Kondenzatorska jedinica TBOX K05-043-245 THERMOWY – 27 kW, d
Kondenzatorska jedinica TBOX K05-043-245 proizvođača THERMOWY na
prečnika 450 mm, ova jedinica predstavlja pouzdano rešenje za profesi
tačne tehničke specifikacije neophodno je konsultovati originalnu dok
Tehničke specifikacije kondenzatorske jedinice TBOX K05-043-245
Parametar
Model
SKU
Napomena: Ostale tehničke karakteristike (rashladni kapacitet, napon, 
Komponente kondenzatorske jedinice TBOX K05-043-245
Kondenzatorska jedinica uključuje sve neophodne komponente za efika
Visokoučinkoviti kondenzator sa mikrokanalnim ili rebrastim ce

...

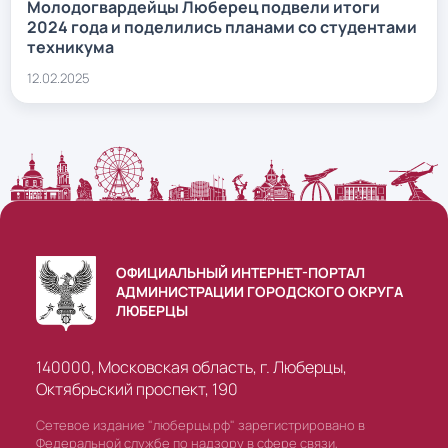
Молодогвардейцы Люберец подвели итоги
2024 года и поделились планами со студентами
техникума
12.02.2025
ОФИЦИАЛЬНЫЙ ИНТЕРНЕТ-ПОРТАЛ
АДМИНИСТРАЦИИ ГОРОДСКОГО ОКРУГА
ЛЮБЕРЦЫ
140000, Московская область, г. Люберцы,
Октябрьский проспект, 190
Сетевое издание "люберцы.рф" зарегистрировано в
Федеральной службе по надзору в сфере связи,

...

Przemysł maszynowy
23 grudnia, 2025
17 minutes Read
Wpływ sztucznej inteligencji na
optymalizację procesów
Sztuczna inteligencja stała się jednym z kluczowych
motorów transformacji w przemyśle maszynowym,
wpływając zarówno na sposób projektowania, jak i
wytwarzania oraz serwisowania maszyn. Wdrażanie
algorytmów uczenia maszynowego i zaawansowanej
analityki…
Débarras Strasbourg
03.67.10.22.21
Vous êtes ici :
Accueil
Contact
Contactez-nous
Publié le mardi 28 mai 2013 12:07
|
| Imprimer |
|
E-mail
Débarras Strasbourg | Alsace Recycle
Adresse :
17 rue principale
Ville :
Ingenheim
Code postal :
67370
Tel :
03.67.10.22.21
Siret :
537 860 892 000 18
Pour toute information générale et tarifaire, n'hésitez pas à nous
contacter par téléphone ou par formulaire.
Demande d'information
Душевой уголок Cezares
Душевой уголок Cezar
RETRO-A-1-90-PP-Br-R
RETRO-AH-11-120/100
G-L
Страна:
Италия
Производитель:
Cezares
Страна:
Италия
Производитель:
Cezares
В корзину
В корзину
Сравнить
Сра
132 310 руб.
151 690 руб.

**INSTRUCTIONS TO FOLLOW:** Where a line of the data holds "kondenzatorske", show that line.

**YOUR RESPONSE:**
Tehničke specifikacije kondenzatorske jedinice TBOX K05-043-245
Komponente kondenzatorske jedinice TBOX K05-043-245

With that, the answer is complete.